Dawn demonstrates recent changes to the surface of Ceres

Dawn demonstrates recent changes to the surface of Ceres

This is a review of the NASA Dawn mission, where it showed ice in the north wall of Ceres Crater, which is in constant shadow

The latest review of Ceres showed changes in the surface. It turns out that the only dwarf planet in the inner solar system is a dynamic body that continues to evolve and change.

The NASA Dawn mission has identified deposits that provide new data on materials in the crust and on the process of change. Observations from the VIR spectrometer previously found water ice on a dozen sites of Ceres. A new study showed an abundance of ice on the northern wall of the 20-kilometer crater Yulin. New surveys show an increase in ice volume.

The fact is that the approach of Ceres to the Sun along the orbital path together with seasonal changes creates a release of water vapor from the subsurface layer. Later it condenses on the wall of a cool crater, which increases the amount of ice. In turn, warming can cause landslides, exposing new ice spots.

Dawn demonstrates recent changes to the surface of Ceres

The view of the Dawn mission shows the bottom of the crater of Ceres. It can be seen that the flow of ice and rocky rocks resembles terrestrial polar regions

Joint chemical, geological, and geographical observations made it possible to examine the dwarf planet in detail. Early data showed that the crust reaches a thickness of 40 km and is endowed with an abundance of water, salt, and possibly organic matter. The second observation, VIR, also revealed new data on cortical variability and suggests that the last change was recent. Dawn had previously found carbonates formed in the oceans.
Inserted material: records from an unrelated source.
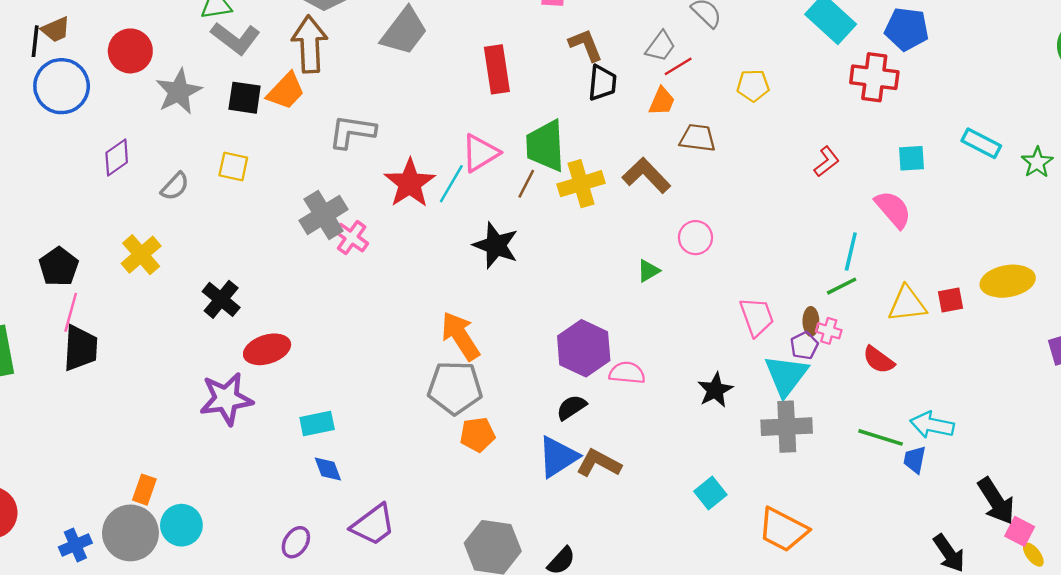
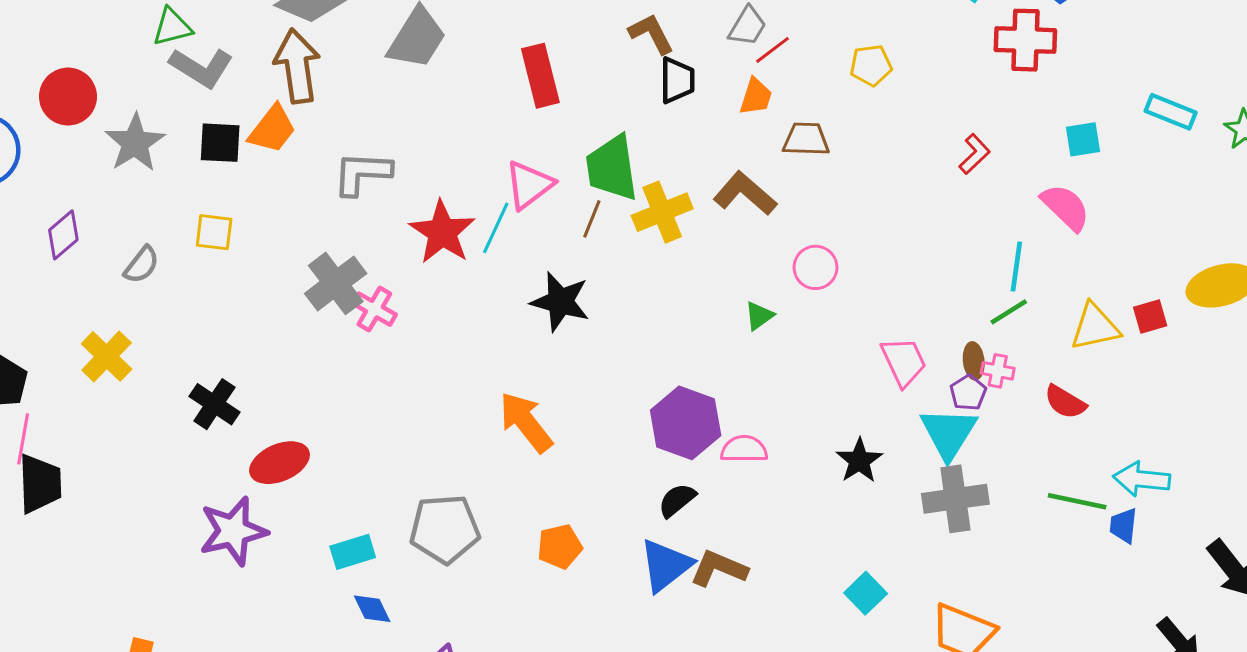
gray pentagon: (455, 388) -> (445, 529), moved

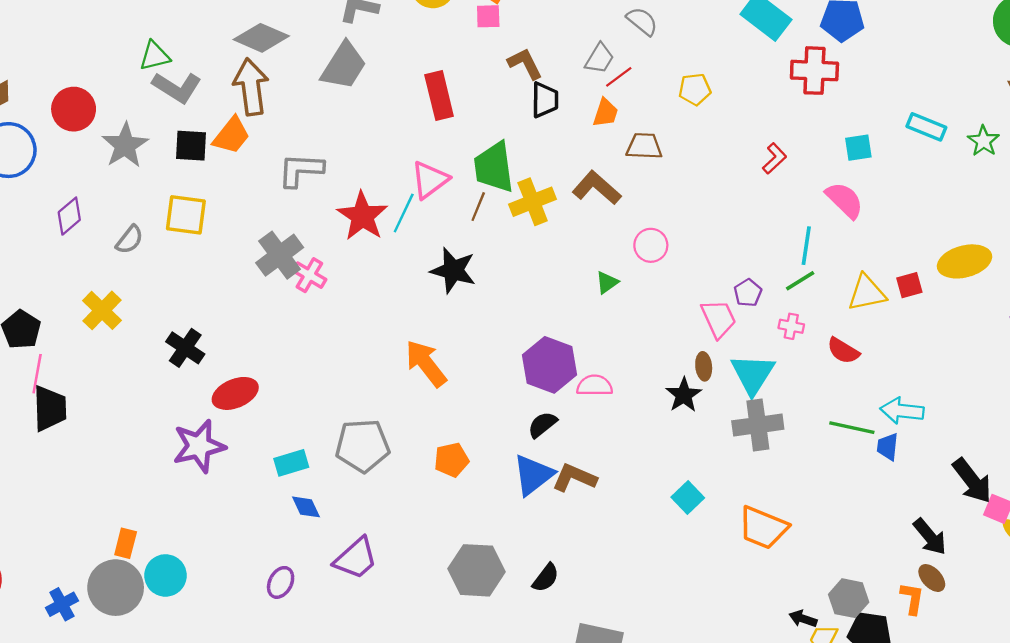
yellow square: (214, 232) -> (186, 215), size x1.4
brown ellipse: (974, 361) -> (704, 366), moved
purple pentagon: (968, 393) -> (748, 293), moved

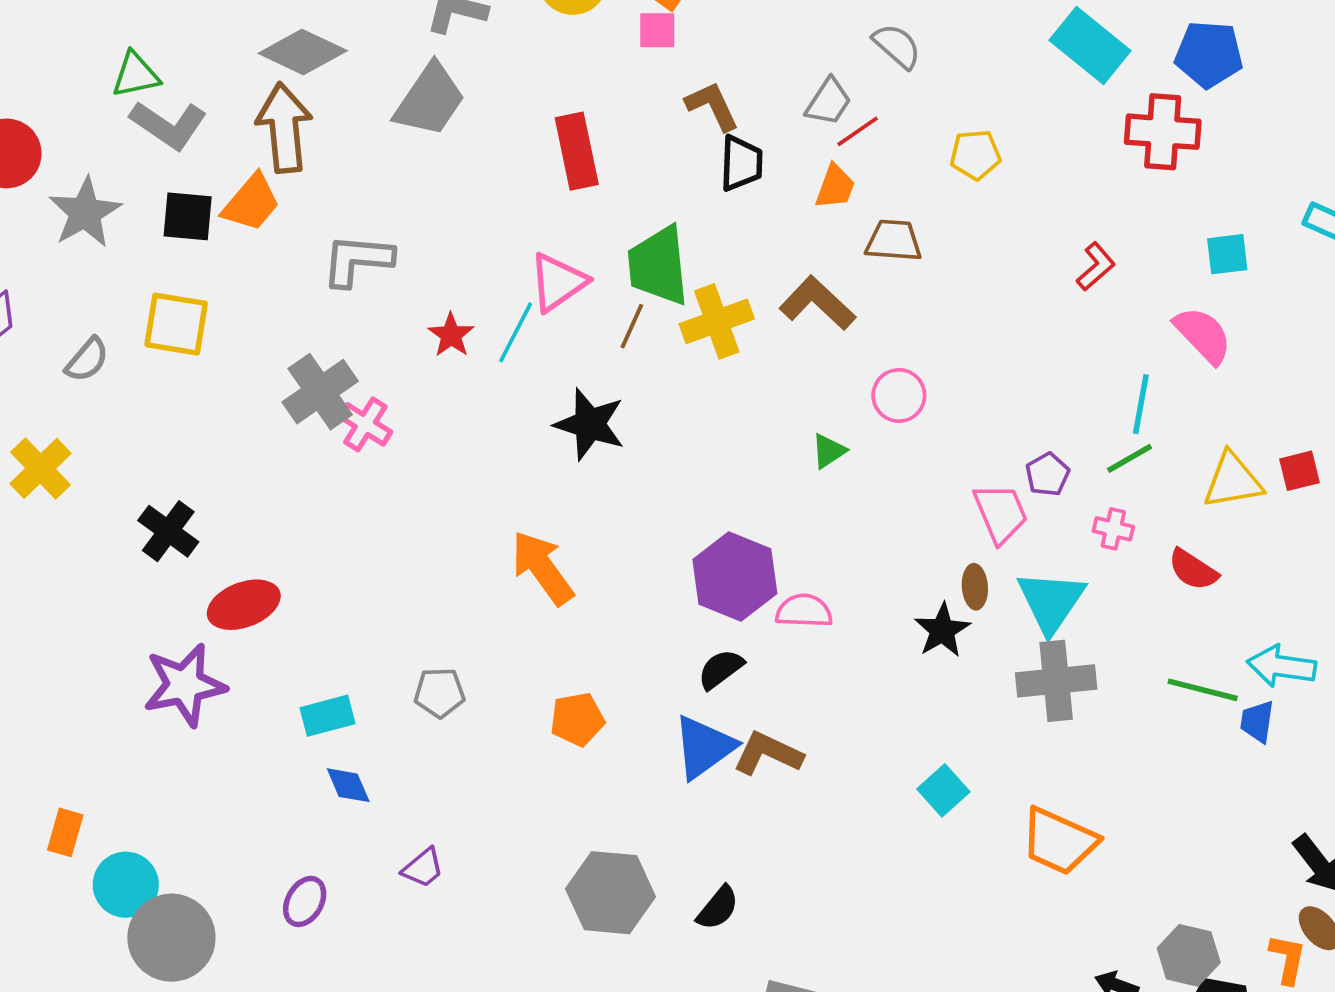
red star: (362, 216) -> (451, 335), size x0.6
gray pentagon: (363, 446) -> (440, 693), size x0.6
purple trapezoid: (356, 558) -> (423, 868), size x0.6
gray circle: (116, 588) -> (171, 938), moved

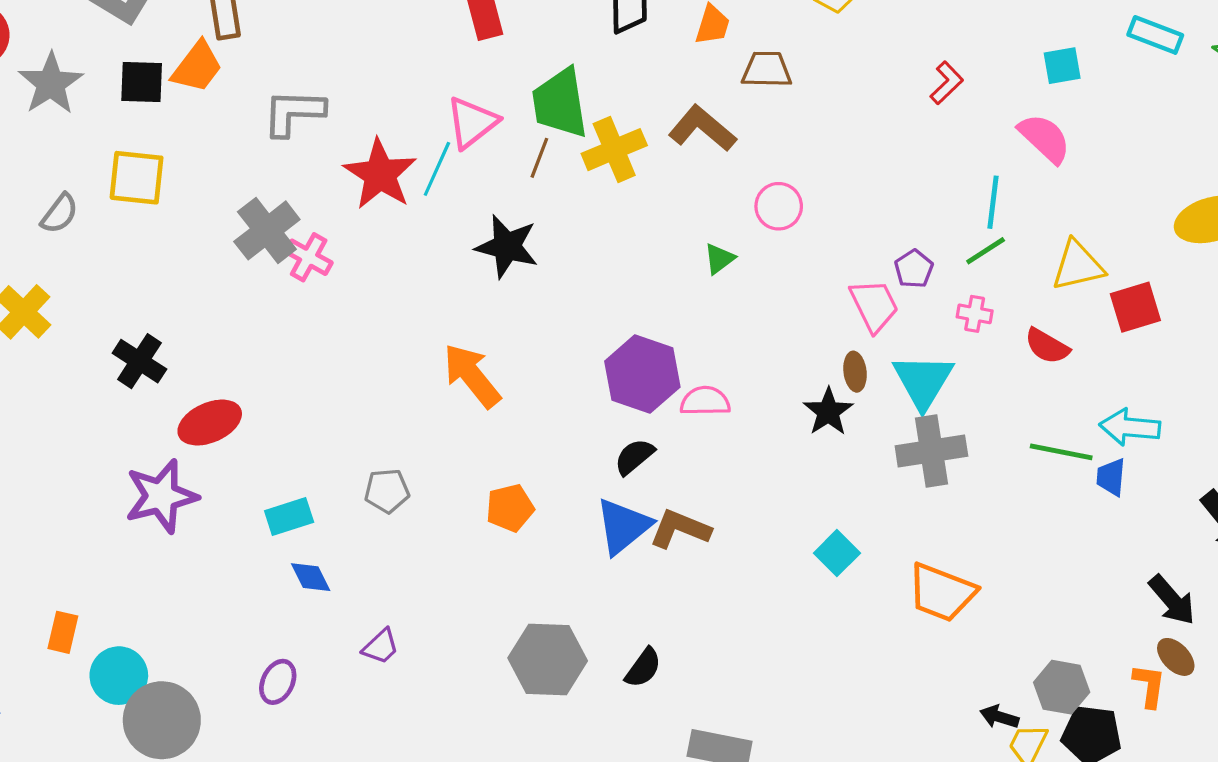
red star: (451, 335) -> (380, 174), size x1.8
red square: (1300, 471) -> (1135, 307), moved, size x1.4

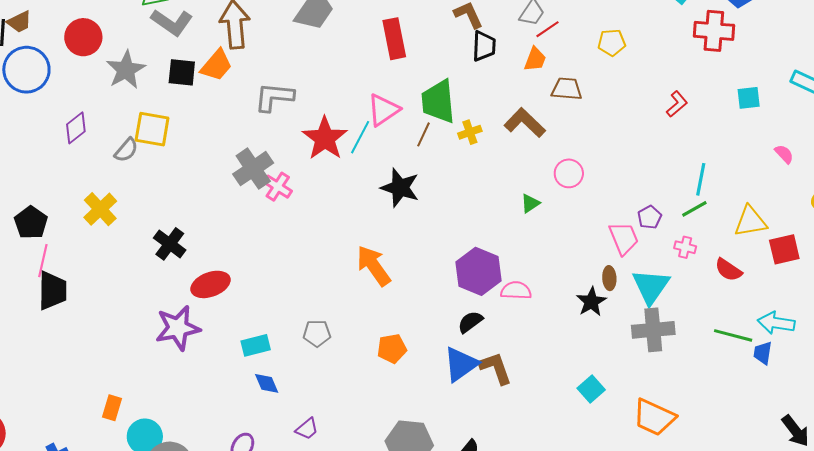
pink semicircle: (1045, 138) -> (784, 154), moved, size x0.6
yellow cross: (614, 150) -> (470, 132), size x0.6
yellow square: (137, 178) -> (152, 129), moved
brown L-shape: (680, 529) -> (496, 368), turned 45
For example, sodium carbonate dominates over bright areas in the Occator crater. Later we managed to find 12 sites with an abundance of sodium carbonate. The study shows for the first time that hydrated carbonate was found on the surface of Ceres or any other planetary body other than Earth.

Dawn demonstrates recent changes to the surface of Ceres

NASA's Dawn Mission Review shows Cerea Ahoun’s highest mountain (4 km high and 17 km wide). This is one of the few sites in Ceres, where they found a significant amount of sodium carbonate

Usually, water ice does not linger long on the surface if the area is not hidden in the shade. Similarly, hydrated carbonate is dehydrated, but it takes much longer (several million years).

A large variety of material, ice and carbonates exposed to shocks, landslides and cryovolcanism, suggests that the bark of Ceres is uneven in composition. These irregularities were created during the period of freezing of the original ocean of Ceres, which formed the crust, or later because of large blows or cryovolcanic activity.

All this indicates that Ceres is a geologically and chemically active celestial body.